- Map of Baden-Württemberg highlighting Freiburg
- Country: Germany
- State: Baden-Württemberg
- Region seat: Freiburg

Government
- • District President: Carsten Gabbert (Greens)

Area
- • Total: 9,347 km^{2} (3,609 sq mi)

Population (31 December 2024)
- • Total: 2,325,856
- • Density: 248.8/km^{2} (644.5/sq mi)

GDP
- • Total: €108.785 billion (2024)
- • Per capita: €46,789 (2024)
- Website: https://rp.baden-wuerttemberg.de/rpf/Seiten/default.aspx

= Freiburg (region) =

Administrative area in Baden-Württemberg, Germany

Freiburg is one of the four administrative divisions (Regierungsbezirke) of Baden-Württemberg, Germany, located in the south-west of the country. It covers the Black Forest (Schwarzwald) hills as well as the Rhine valley. It is sub-divided into the three regions (Regionalverband) of Hochrhein-Bodensee, Schwarzwald-Baar-Heuberg and Südlicher Oberrhein. It is divided into nine districts and 294 municipalities.

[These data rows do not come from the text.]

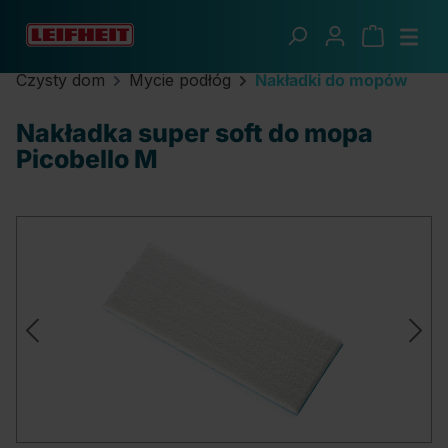
Przejdź do głównej zawartości
Czysty dom
Mycie podłóg
Nakładki do mopów
Nakładka super soft do mopa
Picobello M
Pomiń galerię zdjęć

| Kreise (districts) | Kreisfreie Städte' (district-free towns) |
| #Breisgau-Hochschwarzwald #Emmendingen #Constance (Konstanz) #Lörrach #Ortenaukreis #Rottweil #Schwarzwald-Baar #Tuttlingen #Waldshut | # Freiburg |

== Economy ==
The Gross domestic product (GDP) of the region was 86.9 billion € in 2018, accounting for 2.6% of German economic output. GDP per capita adjusted for purchasing power was €35,300 or 117% of the EU27 average in the same year. The GDP per employee was 97% of the EU average.

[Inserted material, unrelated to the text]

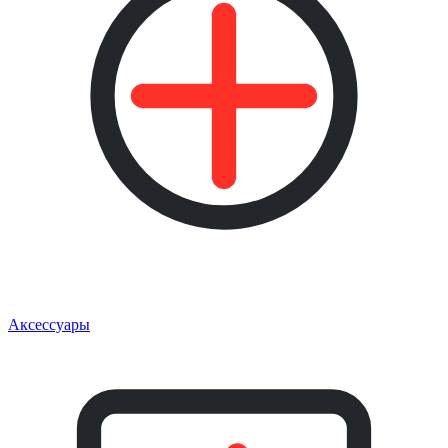
Аксессуары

The district is served by EuroAirport Basel Mulhouse Freiburg close to the borders of both Germany, France and Switzerland, 70 km (43 mi) south of Freiburg. However, other nearby airports such as Karlsruhe/Baden-Baden Airport, Stuttgart Airport, Strasbourg Airport, and Zurich Airport are also used by air travellers from the district.